Structural approach to word formation in Lithuanian is still dominant, meanwhile cognitive insights have not been applied yet. The object of this paper is the aspects of cognitive grammar to word formation. In the article, cognitive semantic notions and their application to the morphological analysis of cognitive grammar are introduced.
In the cognitive theory of grammar, symbolicity plays a significant role. The essence of cognitive grammar is based on the idea that language units are bipolar language signs. A linguistic unit consists of phonological and semantic poles which are linked by a symbolic structure.
A category is a network of meanings of a derivational morpheme, which, as in the case of lexical category, is structured in terms of prototype and periphery.

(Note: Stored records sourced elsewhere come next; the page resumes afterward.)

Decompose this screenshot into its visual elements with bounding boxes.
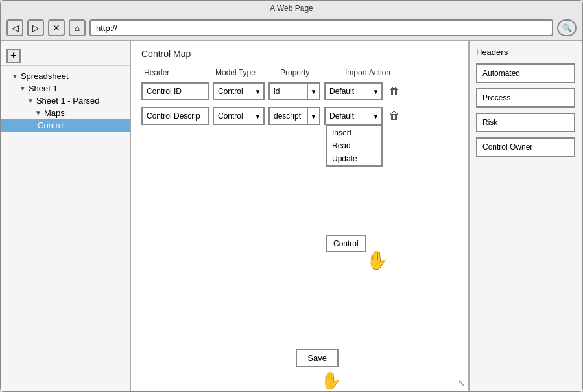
sidebar-item-maps[interactable]: ▼ Maps (1, 107, 130, 119)
col-header-header: Header (144, 68, 215, 77)
browser-window: A Web Page ◁ ▷ ✕ ⌂ 🔍 + ▼ Spreadsheet ▼ S… (0, 0, 583, 392)
sidebar-item-sheet1[interactable]: ▼ Sheet 1 (1, 82, 130, 95)
dropdown-arrow: ▼ (370, 108, 381, 124)
col-header-property: Property (280, 68, 345, 77)
home-button[interactable]: ⌂ (69, 19, 86, 36)
browser-content: + ▼ Spreadsheet ▼ Sheet 1 ▼ Sheet 1 - Pa… (1, 41, 582, 391)
column-headers: Header Model Type Property Import Action (141, 68, 458, 77)
header-tag-automated[interactable]: Automated (476, 63, 575, 83)
go-button[interactable]: 🔍 (557, 19, 577, 36)
tree-arrow: ▼ (19, 85, 26, 92)
dropdown-arrow: ▼ (370, 84, 381, 99)
address-bar[interactable] (89, 19, 553, 36)
delete-row-0-button[interactable]: 🗑 (387, 84, 402, 99)
sidebar-item-label: Maps (44, 108, 65, 118)
page-title: Control Map (141, 49, 458, 59)
drag-cursor-hand: ✋ (366, 249, 388, 271)
header-tag-control-owner[interactable]: Control Owner (476, 137, 575, 157)
sidebar-item-label: Control (38, 121, 65, 130)
add-button[interactable]: + (6, 49, 21, 63)
tree-arrow: ▼ (35, 110, 42, 117)
sidebar: + ▼ Spreadsheet ▼ Sheet 1 ▼ Sheet 1 - Pa… (1, 41, 131, 391)
action-dropdown-popup: Insert Read Update (326, 125, 383, 167)
sidebar-item-sheet1-parsed[interactable]: ▼ Sheet 1 - Parsed (1, 95, 130, 107)
browser-titlebar: A Web Page (1, 1, 582, 16)
browser-toolbar: ◁ ▷ ✕ ⌂ 🔍 (1, 16, 582, 41)
popup-item-update[interactable]: Update (327, 152, 381, 165)
sidebar-item-label: Spreadsheet (21, 71, 69, 81)
tree-arrow: ▼ (27, 97, 34, 104)
col-header-model: Model Type (215, 68, 280, 77)
action-select-1[interactable]: Default ▼ Insert Read Update (324, 107, 383, 125)
model-type-select-1[interactable]: Control ▼ (213, 107, 265, 125)
back-button[interactable]: ◁ (6, 19, 23, 36)
save-button[interactable]: Save (296, 349, 339, 367)
tree-arrow: ▼ (12, 73, 18, 80)
model-type-select-0[interactable]: Control ▼ (213, 82, 265, 100)
header-tag-risk[interactable]: Risk (476, 113, 575, 132)
col-header-import: Import Action (345, 68, 429, 77)
sidebar-item-label: Sheet 1 - Parsed (36, 96, 100, 106)
right-panel: Headers Automated Process Risk Control O… (468, 41, 582, 391)
close-button[interactable]: ✕ (48, 19, 65, 36)
header-tag-process[interactable]: Process (476, 88, 575, 108)
sidebar-item-spreadsheet[interactable]: ▼ Spreadsheet (1, 70, 130, 82)
page-title-tab: A Web Page (270, 4, 313, 13)
popup-item-read[interactable]: Read (327, 139, 381, 152)
save-cursor-hand: ✋ (320, 371, 341, 391)
delete-row-1-button[interactable]: 🗑 (387, 108, 402, 124)
sidebar-item-control[interactable]: Control (1, 119, 130, 132)
right-panel-title: Headers (476, 47, 575, 57)
property-select-1[interactable]: descript ▼ (268, 107, 320, 125)
drag-element-control[interactable]: Control (326, 235, 366, 252)
action-select-0[interactable]: Default ▼ (324, 82, 383, 100)
dropdown-arrow: ▼ (307, 84, 319, 99)
mapping-row-control-desc: Control Descrip Control ▼ descript ▼ Def… (141, 107, 458, 125)
dropdown-arrow: ▼ (252, 84, 263, 99)
forward-button[interactable]: ▷ (27, 19, 44, 36)
mapping-row-control-id: Control ID Control ▼ id ▼ Default ▼ 🗑 (141, 82, 458, 100)
popup-item-insert[interactable]: Insert (327, 126, 381, 139)
sidebar-toolbar: + (1, 46, 130, 66)
field-label-control-id: Control ID (141, 82, 209, 100)
resize-handle[interactable]: ⤡ (458, 378, 466, 388)
dropdown-arrow: ▼ (307, 108, 319, 124)
dropdown-arrow: ▼ (252, 108, 263, 124)
property-select-0[interactable]: id ▼ (268, 82, 320, 100)
field-label-control-desc: Control Descrip (141, 107, 209, 125)
sidebar-item-label: Sheet 1 (29, 84, 58, 93)
main-panel: Control Map Header Model Type Property I… (131, 41, 468, 391)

The prototype of a category is considered to be the most typical member, whereas other senses of the prototype comprise the periphery.
Morphological expressions are closely related to each other and comprise cognitive domains. A domain is perceived as knowledge in terms of which derivational morphemes can be interpreted.
Compositionality is a process when the composite structure is determined by the meanings of its constituents. This process plays an integral part in understanding the senses of new morphological expressions. Full and partial compositionality types are typical of morphological expressions. In compounding, full compositionality is endocentric, meanwhile partial compositionality is exocentric.
A large number of units are pertinent to each other by schema and instance relations. A schema is defined as a general model made of instances. The schema reflects the general meaning of instances. Due to further elaboration the instance becomes a basis for a new schema and its elaborating elements become new instances.